Biographical details
- Born: August 5, 1887 Eden, Texas, U.S.
- Died: May 16, 1955 (aged 67) Albuquerque, New Mexico, U.S.

Playing career

Football
- 1908: Southwestern (TX)
- Position: End

Coaching career (HC unless noted)

Football
- 1912–1914: Howard Payne
- 1918–1922: Emporia
- 1923–1931: Missouri
- 1933: St.
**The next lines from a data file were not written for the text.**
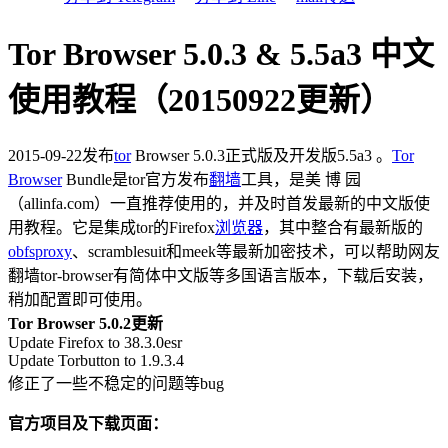
Tor Browser 5.0.3 & 5.5a3 中文
使用教程（20150922更新）
2015-09-22发布
tor
Browser 5.0.3正式版及开发版5.5a3 。
Tor
Browser
Bundle是tor官方发布
翻墙
工具，是美 博 园
（allinfa.com）一直推荐使用的，并及时首发最新的中文版使
用教程。它是集成tor的Firefox
浏览器
，其中整合有最新版的
obfsproxy
、scramblesuit和meek等最新加密技术，可以帮助网友
翻墙tor-browser有简体中文版等多国语言版本，下载后安装，
稍加配置即可使用。
Tor Browser 5.0.2更新
Update Firefox to 38.3.0esr
Update Torbutton to 1.9.3.4
修正了一些不稳定的问题等bug
官方项目及下载页面：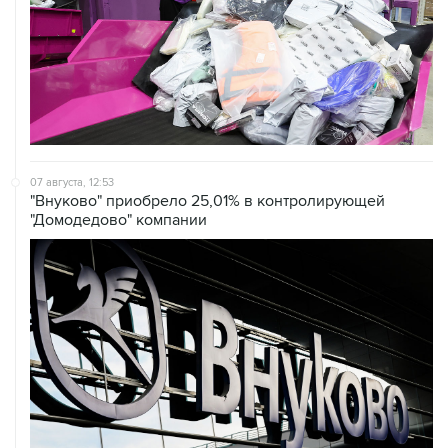
07 августа, 12:53
"Внуково" приобрело 25,01% в контролирующей
"Домодедово" компании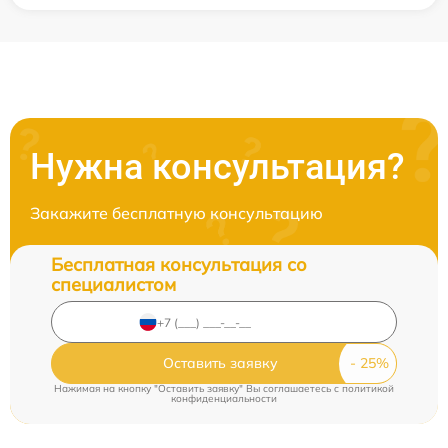
Нужна консультация?
Закажите бесплатную консультацию
Бесплатная консультация со
специалистом
Оставить заявку
Нажимая на кнопку "Оставить заявку" Вы соглашаетесь c
политикой
конфиденциальности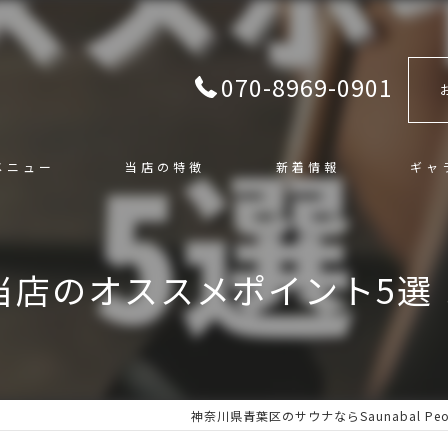
070-8969-0901
メニュー
当店の特徴
新着情報
ギャ
混浴
当店のオススメポイント5選
サ活
カフェ＆バー
ロウリュ
神奈川県青葉区のサウナならSaunabal Peop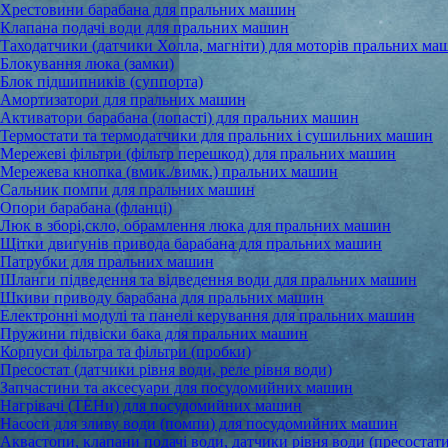
Хрестовини барабана для пральних машин
Клапана подачі води для пральних машин
Таходатчики (датчики Холла, магніти) для моторів пральних ма
Блокування люка (замки)
Блок підшипників (суппорта)
Амортизатори для пральних машин
Активатори барабана (лопасті) для пральних машин
Термостати та термодатчики для пральних і сушильних машин
Мережеві фільтри (фільтр перешкод) для пральних машин
Мережева кнопка (вмик./вимк.) пральних машин
Сальник помпи для пральних машин
Опори барабана (фланці)
Люк в зборі,скло, обрамлення люка для пральних машин
Щітки двигунів привода барабана для пральних машин
Патрубки для пральних машин
Шланги підведення та відведення води для пральних машин
Шкиви приводу барабана для пральних машин
Електронні модулі та панелі керування для пральних машин
Пружини підвіски бака для пральних машин
Корпуси фільтра та фільтри (пробки)
Пресостат (датчики рівня води, реле рівня води)
Запчастини та аксесуари для посудомийних машин
Нагрівачі (ТЕНи) для посудомийних машин
Насоси для зливу води (помпи) для посудомийних машин
Аквастопи, клапани подачі води, датчики рівня води (пресостати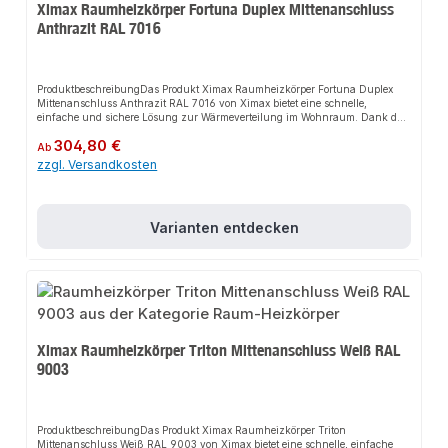
Ximax Raumheizkörper Fortuna Duplex Mittenanschluss
Anthrazit RAL 7016
ProduktbeschreibungDas Produkt Ximax Raumheizkörper Fortuna Duplex
Mittenanschluss Anthrazit RAL 7016 von Ximax bietet eine schnelle,
einfache und sichere Lösung zur Wärmeverteilung im Wohnraum. Dank der
vertikalen Ovalprofile und der doppellagigen Ausführung sorgt es nicht nur
Regulärer Preis:
304,80 €
für perfekten Halt, sondern auch für eine hohe Heizleistung und eine
Ab
zeitlose Eleganz, die jedes Interieur bereichert. Das robuste Design und die
zzgl. Versandkosten
einfache Montage machen dieses Produkt zu einer zuverlässigen Wahl für
jede Installation.EigenschaftenVertikale OvalprofileDoppellagige
AusführungKombinierbar mit handelsüblichen
ThermostatventilenHandwerkerqualität Made in
Varianten entdecken
EuropeAnwendungsbereicheWohnräumeHandtuchwärmerHandtuchtrockner
ProduktdatenFarbe: Anthrazit RAL 7016Material: Hochwertiger
StahlMontage: WandmontageIn unserem Sortiment finden Sie auch
passende Thermostatventile sowie weitere Heizkörper für den Anschluss.
Ximax Raumheizkörper Triton Mittenanschluss Weiß RAL
9003
ProduktbeschreibungDas Produkt Ximax Raumheizkörper Triton
Mittenanschluss Weiß RAL 9003 von Ximax bietet eine schnelle, einfache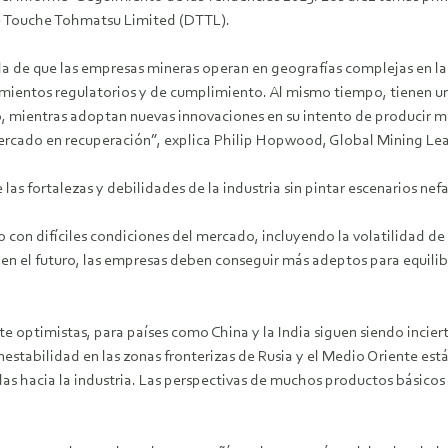
e Touche Tohmatsu Limited (DTTL).
 de que las empresas mineras operan en geografías complejas en las 
rimientos regulatorios y de cumplimiento. Al mismo tiempo, tienen u
, mientras adoptan nuevas innovaciones en su intento de producir m
ercado en recuperación”, explica Philip Hopwood, Global Mining Le
 las fortalezas y debilidades de la industria sin pintar escenarios nef
con difíciles condiciones del mercado, incluyendo la volatilidad de 
e en el futuro, las empresas deben conseguir más adeptos para equilibr
e optimistas, para países como China y la India siguen siendo inci
estabilidad en las zonas fronterizas de Rusia y el Medio Oriente es
s hacia la industria. Las perspectivas de muchos productos básicos t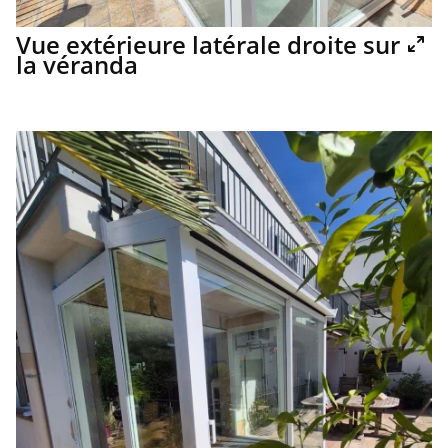
Vue extérieure latérale droite sur
la véranda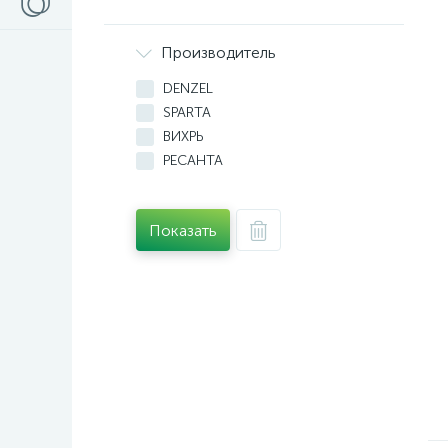
Производитель
DENZEL
SPARTA
ВИХРЬ
РЕСАНТА
Показать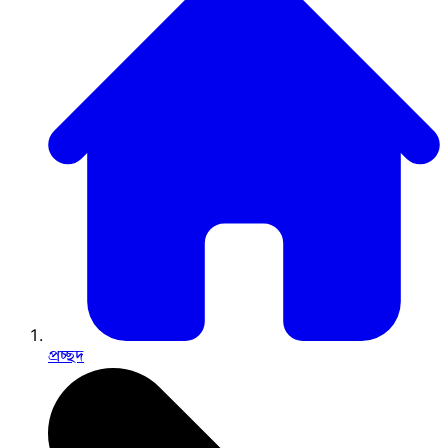
প্রচ্ছদ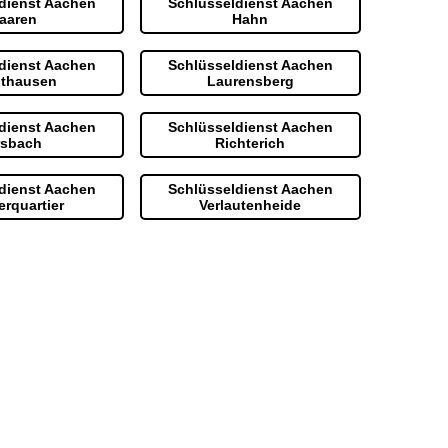
dienst Aachen
Schlüsseldienst Aachen
aaren
Hahn
dienst Aachen
Schlüsseldienst Aachen
uthausen
Laurensberg
dienst Aachen
Schlüsseldienst Aachen
rsbach
Richterich
dienst Aachen
Schlüsseldienst Aachen
erquartier
Verlautenheide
Louis Gunners
- 1934–1936: New Mexico
- 1939–1942: Kansas

Basketball
- 1913–1914: Howard Payne

Track and field
- 1927–1929: Missouri

Administrative career (AD unless noted)
- 1938–1942: Kansas

Head coaching record
- Overall: 100–78–16 (college football) 11–2–3 (pro football) 6–3 (college basketball)
- Bowls: 0–1

Accomplishments and honors

Championships
- Football 2 KCAC (1918–1919) 3 MVIAA (1924–1925, 1927)

= Gwinn Henry =

American football player and track athlete (1887–1955)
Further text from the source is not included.